The future of EHRs: Google AI head on tossing out the keyboard + innovating data search

While clinicians have often expressed frustration over the way they have to interact with EHRs, Google is working on technology for streamlining functions like data searches and predictive text search, according to Google artificial intelligence head Jeff Dean, PhD. 

During a recent episode of a podcast by Eric Topol, MD, and Abraham Verghese, MD, "Medicine and the Machine," Dr. Dean discussed his predictions for how EHRs will evolve in healthcare and some of Google's current projects. 

Here are six insights from Dr.

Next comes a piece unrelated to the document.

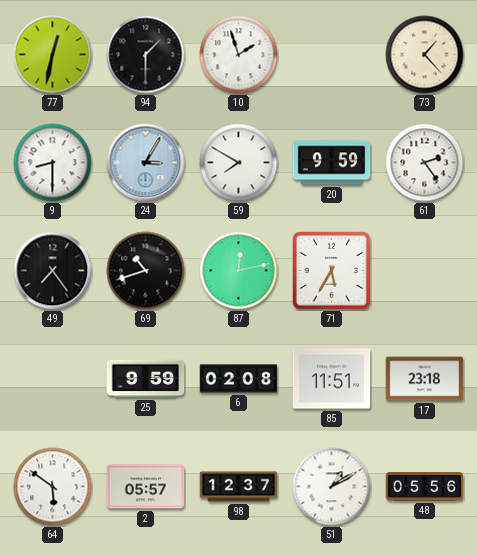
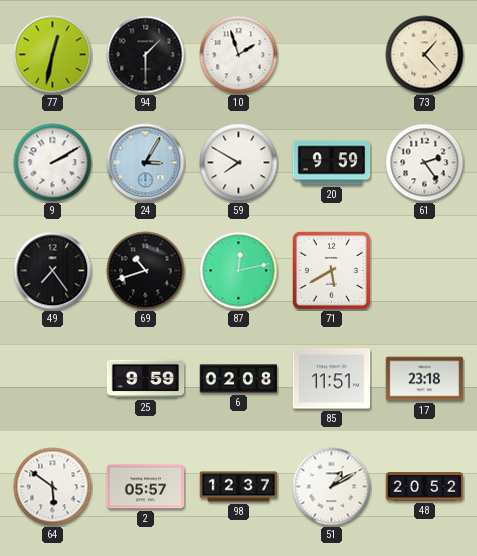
9: 8:30 -> 2:10
71: 5:35 -> 5:40
48: 05:56 -> 20:52
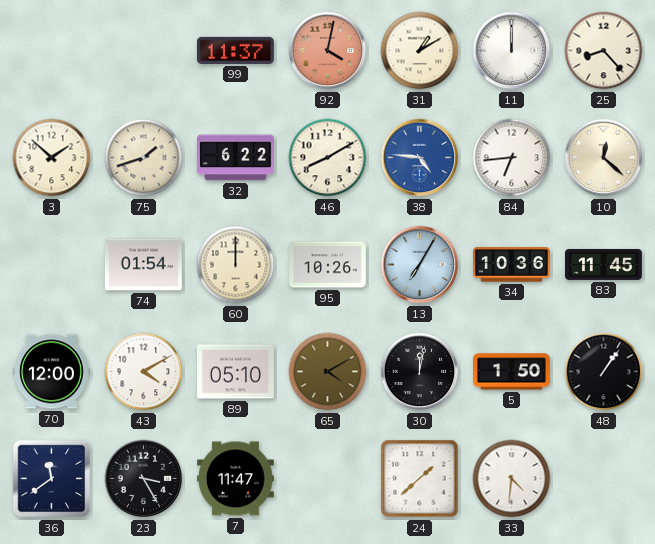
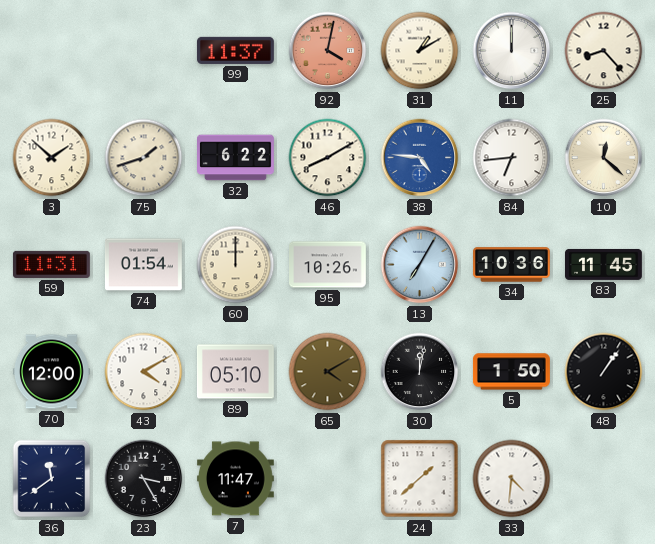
59: none -> 11:31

Dean, cited in an Aug. 20 Medscape report. 

1. Google has worked with other organizations on using deidentified data to refine EHR searches in a way similar to how the tech company trains natural language models, Dr. Dean said. With the natural language models, the researchers aim to use the prefix of a piece of text to predict the next word or sequence of words that is going to occur. 

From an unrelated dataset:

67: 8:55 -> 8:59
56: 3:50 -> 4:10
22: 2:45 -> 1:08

2. An example of natural language models would be a model applied to email messages, so when a person is typing out a message, the AI suggests how they might complete the sentence to save typing, Dr. Dean said. 

3. Google is working with the same approach to give clinicians suggestions about what might occur next in the EHR for a particular patient, Dr. Dean said, adding, "If you think about the medical record as a whole sequence of events, and if you have de-identified medical records, you can take a prefix of a medical record and try to predict either the individual events or maybe some high-level attributes about subsequent events, like, 'Will this patient develop diabetes within the next 12 months?'"

4. While the idea of creating an AI model that uses every past medical decision to help inform all future medical decisions is complicated, Dr. Dean said the feat is a "good north star" for potential health IT innovations. 

5. Dr. Dean said his group has done some work using an audio recording of a patient-physician conversation to develop a medical note that a clinician can just then edit a little bit instead of having to type up the entire note. 

6. Creating summarized notes from conversations might also be a good assistant tool that not only helps reduce clinician burden but could lead to higher-quality data in the EHR, according to Dr. Dean. 

"We all know that often clinicians copy and paste the most recent note and don't really edit it appropriately. That's partly because it's very cumbersome and unwieldy to interact with some of these systems, and speech and voice are a more natural way of creating notes," Dr. Dean said.